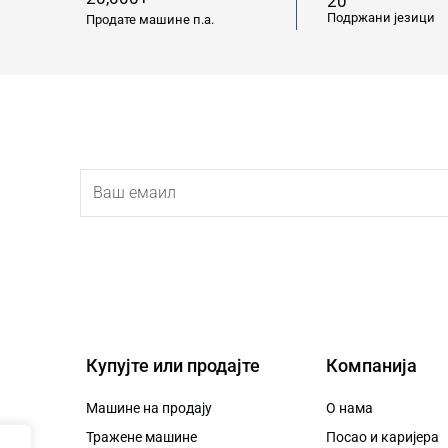
20
Подржани језици
Продате машине п.а.
Купујте или продајте
Компанија
Машине на продају
О нама
Тражене машине
Посао и каријера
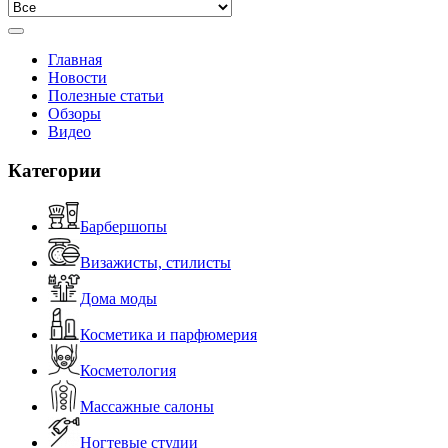
Главная
Новости
Полезные статьи
Обзоры
Видео
Категории
Барбершопы
Визажисты, стилисты
Дома моды
Косметика и парфюмерия
Косметология
Массажные салоны
Ногтевые студии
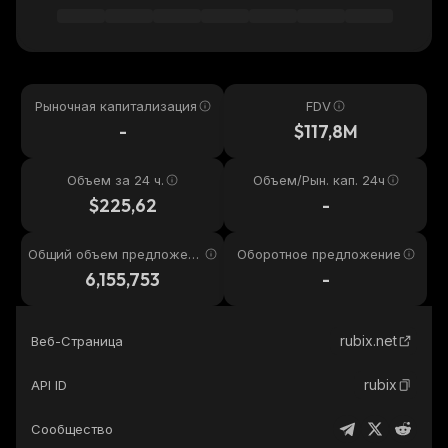
Рыночная капитализация
FDV
-
$117,8M
Объем за 24 ч.
Объем/Рын. кап. 24ч
$225,62
-
Общий объем предложени
Оборотное предложение
я
6,155,753
-
rubix.net
Веб-Страница
rubix
API ID
Сообщество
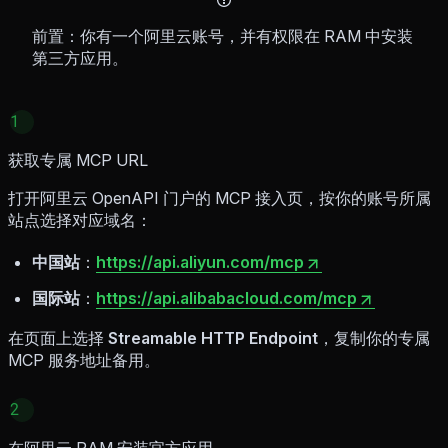
前置：你有一个阿里云账号，并有权限在 RAM 中安装
第三方应用。
1
获取专属 MCP URL
打开阿里云 OpenAPI 门户的 MCP 接入页，按你的账号所属
站点选择对应域名：
中国站
：
https://api.aliyun.com/mcp
国际站
：
https://api.alibabacloud.com/mcp
在页面上选择
Streamable HTTP Endpoint
，复制你的专属
MCP 服务地址备用。
2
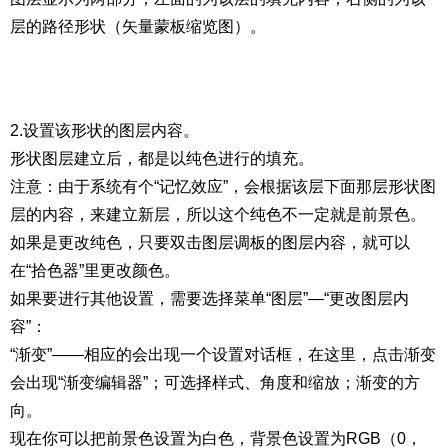
层的路径形状（矢量蒙板缩览图）。
2.设置该形状的图层内容。
形状图层建立后，都是以纯色进行的填充。
注意：由于系统有个“记忆效应”，会根据该层下面那层形状图
层的内容，来建立新层，所以这个纯色不一定就是前景色。
如果是更改纯色，只要双击图层调板的图层内容，就可以
在“拾色器”里更改颜色。
如果要进行其他设置，需要选择菜单“图层”—“更改图层内
容”：
“渐变”——相应的会出现一个设置对话框，在这里，点击渐变
会出现“渐变编辑器”；可选择样式、角度和缩放；渐变的方
向。
现在你可以把前景色设置为白色，背景色设置为RGB（0，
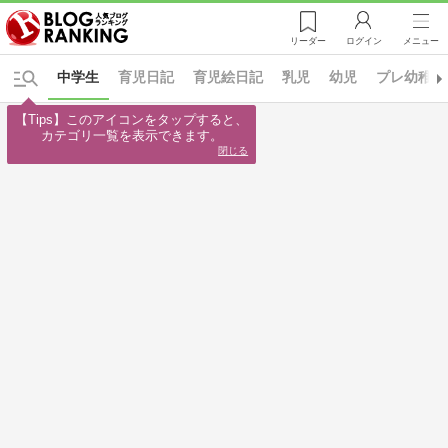
リーダー
ログイン
メニュー
中学生
育児日記
育児絵日記
乳児
幼児
プレ幼稚園
【Tips】このアイコンをタップすると、

カテゴリ一覧を表示できます。
閉じる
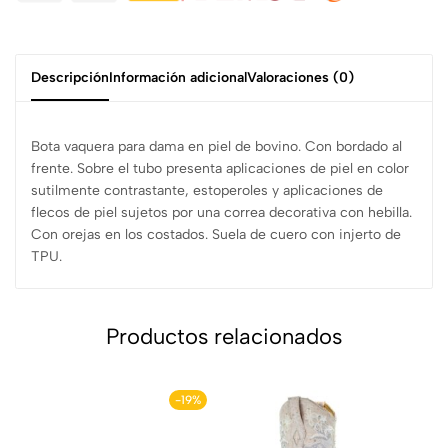
Descripción
Información adicional
Valoraciones (0)
Bota vaquera para dama en piel de bovino. Con bordado al
frente. Sobre el tubo presenta aplicaciones de piel en color
sutilmente contrastante, estoperoles y aplicaciones de
flecos de piel sujetos por una correa decorativa con hebilla.
Con orejas en los costados. Suela de cuero con injerto de
TPU.
Productos relacionados
-19%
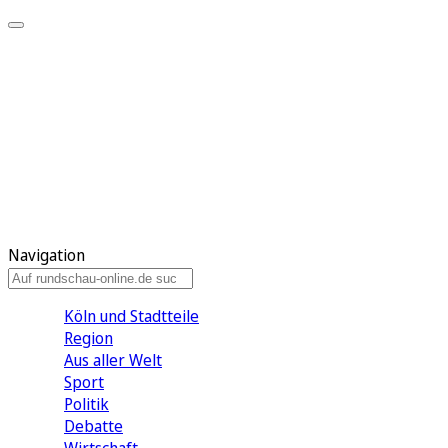
Meine KR
Meine Artikel
Meine Region
Meine Newsletter
Gewinnspiele
Mein Rundschau PLUS
Mein E-Paper
Navigation
Köln und Stadtteile
Region
Aus aller Welt
Sport
Politik
Debatte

→ EXERCISE INSTRUCTIONS: In the material above, how many lines contain the string "Meine"? Respond with that number by itself.

→ EXERCISE SOLUTION: 4